I thought that the discussion of last days indicated
that the protocols for 'notarisation' (voluntarily
written with an s) are NOT there to define all and
everything what a 'notary' can do or DOES and exclusively 
a notary, but rather technical services that can/may 
be used by notaries but also by other people/services. 

==> more use cases necessary, not just 'a notary'.

e.g. B&B a "service" in a company that needs to countersign
all outgoing invoices, contracts, letters, whatever
(this service talks to a company archiver).
A service can be implemented by a machine process
combined with some persons who 'confirm'.


Here some concrete text.  


- The protocol intends to have a 'client' delegate
  some validation and procedural activity to some
  entity that will deliver an attestation concerning
  the operation. 

- An attestation contains payload data and may 
  eventually contain a security envelope.

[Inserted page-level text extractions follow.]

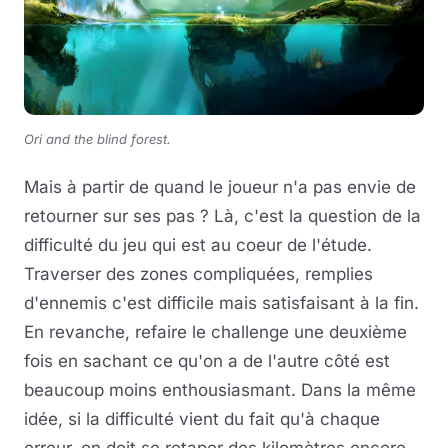
Ori and the blind forest.
Mais à partir de quand le joueur n'a pas envie de
retourner sur ses pas ? Là, c'est la question de la
difficulté du jeu qui est au coeur de l'étude.
Traverser des zones compliquées, remplies
d'ennemis c'est difficile mais satisfaisant à la fin.
En revanche, refaire le challenge une deuxième
fois en sachant ce qu'on a de l'autre côté est
beaucoup moins enthousiasmant. Dans la même
idée, si la difficulté vient du fait qu'à chaque
erreur, on doit se retaper des kilomètres encore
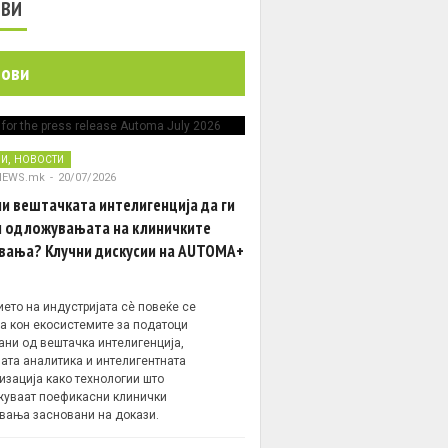
ОВИ
нови
,
НИ
НОВОСТИ
NEWS.mk
-
20/07/2026
и вештачката интелигенција да ги
 одложувањата на клиничките
вања? Клучни дискусии на AUTOMA+
ето на индустријата сè повеќе се
а кон екосистемите за податоци
ани од вештачка интелигенција,
ата аналитика и интелигентната
изација како технологии што
уваат поефикасни клинички
вања засновани на докази.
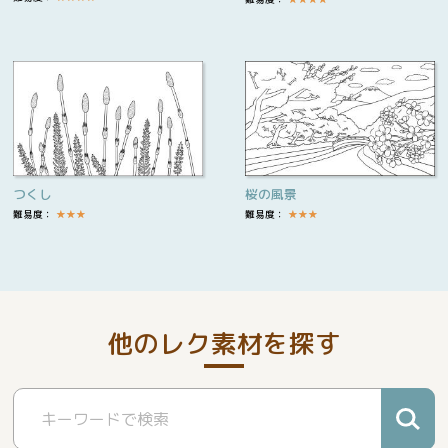
つくし
桜の風景
難易度：
★
★
★
難易度：
★
★
★
他のレク素材を探す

- The payload can occur in at least two flavors:

  - An information collection attestation, including
    all things that have been done. (signed document
    is valid because the follwing CAs are trustworthy, 
    and I have performed the validation against 
    CRL etc etc)

  - An information reduction attestation, i.e.
    'this document is valid according to policy,
     details of my activities concerning this
     statement may be obtained via reference xyz'

- Security envelopes of attestion can come from
  persons or machines (with the common understanding
  of 'a person making a digital signature' 

- Since we seem to operate in context of digital signature,
  some particular 'validation policy' concerns the
  validity of digital signatures and, in particular,
  for attestations. 

- ERS and archives techniques are most likely used
  in order to ensure long term validity (if necessary),
  either explicitly towards the clients, or internally
  to the service (securing and archiving an activity log).    
  
- The protocol is not intended to replace whatever activity
  of a notary by a totally automated process. 

Well, my few cents. 

Peter
BTW:  http://www.edelweb.fr/EdelStuff/EdelNews/#first 
Thanks in advance

PS: I'd like to know how others are preparing the drafts,
I have good experience with Marshall Rose' XML based tool,
if this could be used, I propose to make the xml version
available in the web server, contributions seem easier
to make, not even speaking about the work that we canb
save to the rfc editor. The reverse engineering of a draft
to an nroff input creates a horrible amount of pbs.